# Work required
Everything in the data except the pictures belongs in your answer, copied exactly.

- Opening Delimiter -

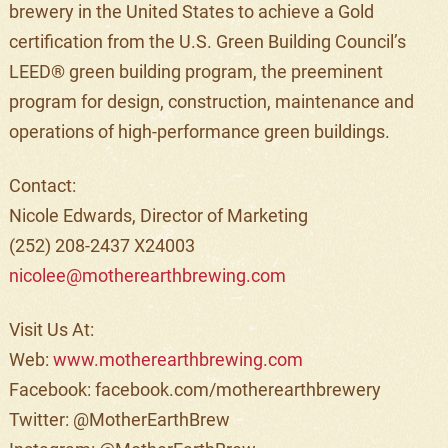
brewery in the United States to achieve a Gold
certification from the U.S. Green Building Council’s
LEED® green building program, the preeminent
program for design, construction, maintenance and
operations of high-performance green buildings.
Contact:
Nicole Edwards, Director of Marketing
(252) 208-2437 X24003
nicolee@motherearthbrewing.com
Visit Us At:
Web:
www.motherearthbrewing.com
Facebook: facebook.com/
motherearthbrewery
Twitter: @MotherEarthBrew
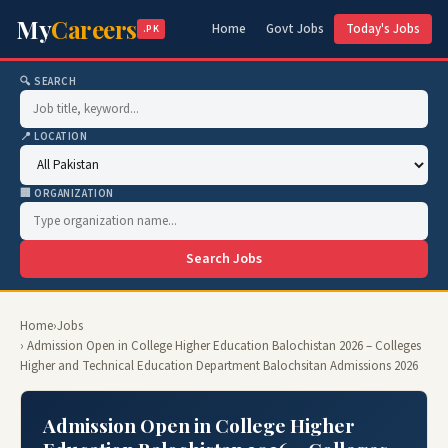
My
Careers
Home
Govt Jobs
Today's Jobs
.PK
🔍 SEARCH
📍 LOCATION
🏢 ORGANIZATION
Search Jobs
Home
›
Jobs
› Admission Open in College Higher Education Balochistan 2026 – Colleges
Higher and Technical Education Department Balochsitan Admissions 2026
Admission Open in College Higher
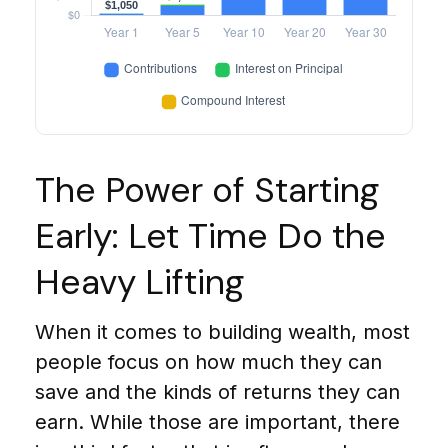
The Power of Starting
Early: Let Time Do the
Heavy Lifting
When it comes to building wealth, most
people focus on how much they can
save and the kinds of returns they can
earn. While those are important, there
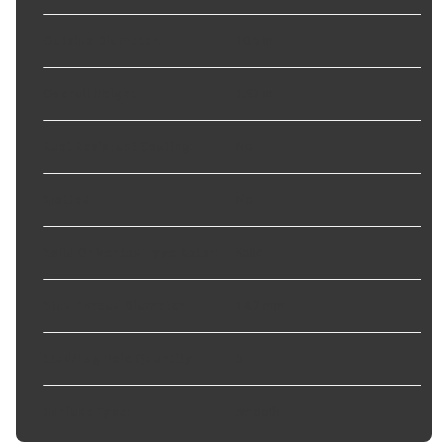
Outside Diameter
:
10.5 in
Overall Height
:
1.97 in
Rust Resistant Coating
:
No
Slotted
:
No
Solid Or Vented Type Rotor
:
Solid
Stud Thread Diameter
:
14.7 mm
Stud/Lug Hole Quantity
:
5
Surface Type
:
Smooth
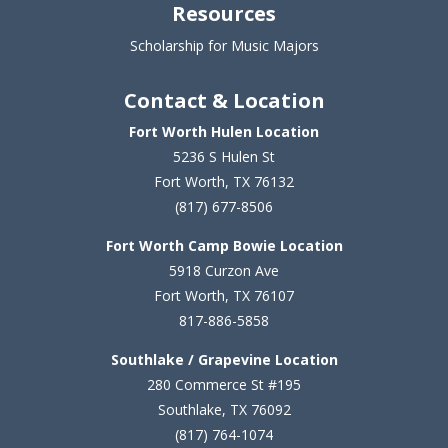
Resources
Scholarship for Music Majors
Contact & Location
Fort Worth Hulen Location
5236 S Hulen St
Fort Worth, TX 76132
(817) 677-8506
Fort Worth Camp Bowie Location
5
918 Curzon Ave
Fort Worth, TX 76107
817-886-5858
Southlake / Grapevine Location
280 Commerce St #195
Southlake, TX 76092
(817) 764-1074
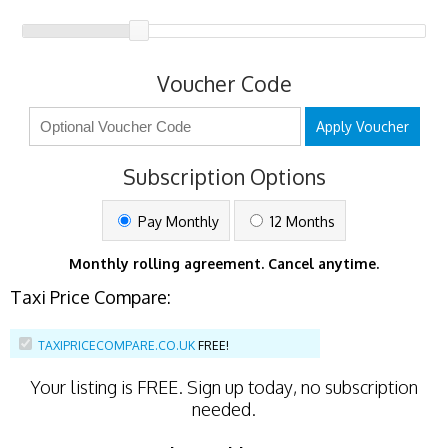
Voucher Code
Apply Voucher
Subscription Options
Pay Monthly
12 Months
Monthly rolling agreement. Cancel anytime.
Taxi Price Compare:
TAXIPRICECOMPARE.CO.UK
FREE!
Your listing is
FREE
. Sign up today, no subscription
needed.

- Closing Delimiter -

# Result for this task
brewery in the United States to achieve a Gold
certification from the U.S. Green Building Council’s
LEED® green building program, the preeminent
program for design, construction, maintenance and
operations of high-performance green buildings.
Contact:
Nicole Edwards, Director of Marketing
(252) 208-2437 X24003
nicolee@motherearthbrewing.com
Visit Us At:
Web:
www.motherearthbrewing.com
Facebook: facebook.com/
motherearthbrewery
Twitter: @MotherEarthBrew
My
Careers
Home
Govt Jobs
Today's Jobs
.PK
🔍 SEARCH
📍 LOCATION
🏢 ORGANIZATION
Search Jobs
Home
›
Jobs
› Admission Open in College Higher Education Balochistan 2026 – Colleges
Higher and Technical Education Department Balochsitan Admissions 2026
Admission Open in College Higher
The Power of Starting
Early: Let Time Do the
Heavy Lifting
When it comes to building wealth, most
people focus on how much they can
save and the kinds of returns they can
earn. While those are important, there
Outside Diameter
:
10.5 in
Overall Height
:
1.97 in
Rust Resistant Coating
:
No
Slotted
:
No
Solid Or Vented Type Rotor
:
Solid
Stud Thread Diameter
:
14.7 mm
Stud/Lug Hole Quantity
:
5
Surface Type
:
Smooth
Resources
Scholarship for Music Majors
Contact & Location
Fort Worth Hulen Location
5236 S Hulen St
Fort Worth, TX 76132
(817) 677-8506
Fort Worth Camp Bowie Location
5
918 Curzon Ave
Fort Worth, TX 76107
817-886-5858
Southlake / Grapevine Location
280 Commerce St #195
Southlake, TX 76092
(817) 764-1074
Voucher Code
Apply Voucher
Subscription Options
Pay Monthly
12 Months
Monthly rolling agreement. Cancel anytime.
Taxi Price Compare:
TAXIPRICECOMPARE.CO.UK
FREE!
Your listing is
FREE
. Sign up today, no subscription
needed.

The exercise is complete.